General Liability Insurance

Any physical injury, lawsuit, property damage, or copyright infringement will be covered by general liability insurance. The policy can also be used to reimburse the cost of medical expenses that your employee or any third party has to bear because of the bodily injuries they experienced in your brick-and-mortar store or while working with your heavy equipment.

Commercial Property Insurance

Commercial property insurance provides coverage for property damage. If the building where you have your office gets damaged due to a natural calamity or other possible causes covered by your commercial property insurance, you can seek reimbursement for the repair. Likewise, damage to your inventory or equipment will be covered by commercial property insurance.

Not only does it cover the damages that occur due to the inventory or equipment getting broken accidentally, but the policy also covers the cost of lost and stolen items. Whether you own the property where your business is or have leased it, it’s important to sign up for commercial property insurance to protect the property and your assets from any potential damage.

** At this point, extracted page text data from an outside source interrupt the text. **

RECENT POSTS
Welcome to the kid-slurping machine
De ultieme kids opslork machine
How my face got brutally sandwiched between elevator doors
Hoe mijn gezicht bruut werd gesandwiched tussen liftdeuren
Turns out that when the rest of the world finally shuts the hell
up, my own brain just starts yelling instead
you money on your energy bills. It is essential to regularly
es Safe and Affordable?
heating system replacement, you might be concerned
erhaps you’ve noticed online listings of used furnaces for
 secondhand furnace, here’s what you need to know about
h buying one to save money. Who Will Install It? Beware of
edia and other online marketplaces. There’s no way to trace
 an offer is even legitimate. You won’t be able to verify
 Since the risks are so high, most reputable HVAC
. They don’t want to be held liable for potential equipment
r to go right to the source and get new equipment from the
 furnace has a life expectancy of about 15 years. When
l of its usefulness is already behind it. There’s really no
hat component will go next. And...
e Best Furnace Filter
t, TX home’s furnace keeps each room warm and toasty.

Business Interruption Insurance

Another common policy included in the BOP is business interruption insurance. The plan covers income you’ve lost due to the temporary closure of your business—whether it’s because of theft or a calamity that caused severe damage to your business’ property or an asset.

Also read: What is Business Interruption Insurance?

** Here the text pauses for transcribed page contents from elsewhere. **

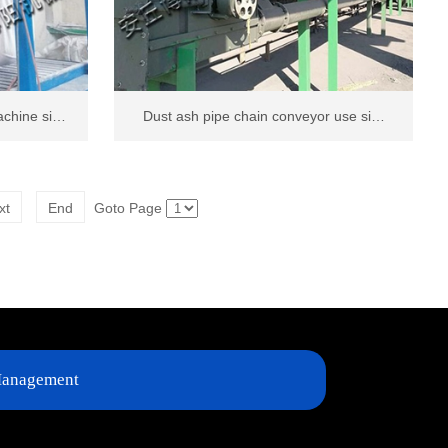
achine si…
Dust ash pipe chain conveyor use si…
xt
End
Goto Page
anagement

You can also claim business interruption insurance to recover the operational expenses you have incurred during the closure.

The insurance policy makes sense for small and large-scale companies that have to shut down for the reasons covered by your insurance policy. With this insurance, you can rest assured that the insurance provider will help you fulfill your obligations, whether it’s meeting operational expenses, like payroll, or recovering the lost revenue during the closure period.


What’s Excluded from the BPO?

While the insurance covers most aspects of damages to the property or people, there are certain exemptions you should be aware of before signing up. Here are a few:

  • Workers’ Compensation: You need to buy a separate insurance policy for workers’ compensation. This should cover the cost of medical expenses they might incur if they encounter an accident or experience an illness.
  • Professional Liability: Your business needs protection against customers’ claims, such as charges for negligence and other lawsuits. Whether you sell physical items or provide service, professional liability insurance is mandatory but is unfortunately not covered by business owners’ policy.
  • An Auto Policy: You need a separate auto policy if you have vehicles that are used for delivering products to your customers or for other business purposes. BPO doesn’t cover accidents that occur from vehicle collisions or injuries that happen to your driver or a third party due to your vehicle.
  • Flood and Earthquake Damage: If you have noticed, the standard business owners’ policy and all the policies that come bundled within this cover nearly all types of property damages that happen due to calamities, natural disasters, government-based regulations, and other factors. However, it doesn’t include damage that occurs due to earthquakes and floods. For that, there’s a separate insurance policy.


Cost of Business Owner’s Policy

The average cost of BPO is $57 a month. However, the cost varies depending on several factors, like construction companies and other businesses that are exposed to higher risk pay more in premiums as compared to a retail or grocery store.

The location of the business is also considered when calculating your BPO premium. A business located in a high-risk area or a place exposed to extreme and fluctuating weather will pay more. Likewise, a business that has claimed insurance multiple times in the past is regarded as high risk and is thus supposed to pay more in premiums.

That was all about BPO, who should get it, its coverage & exemptions, and cost. It’s advisable to get this policy as it bundles three crucial insurance plans into a single coverage and is available at a reasonable price.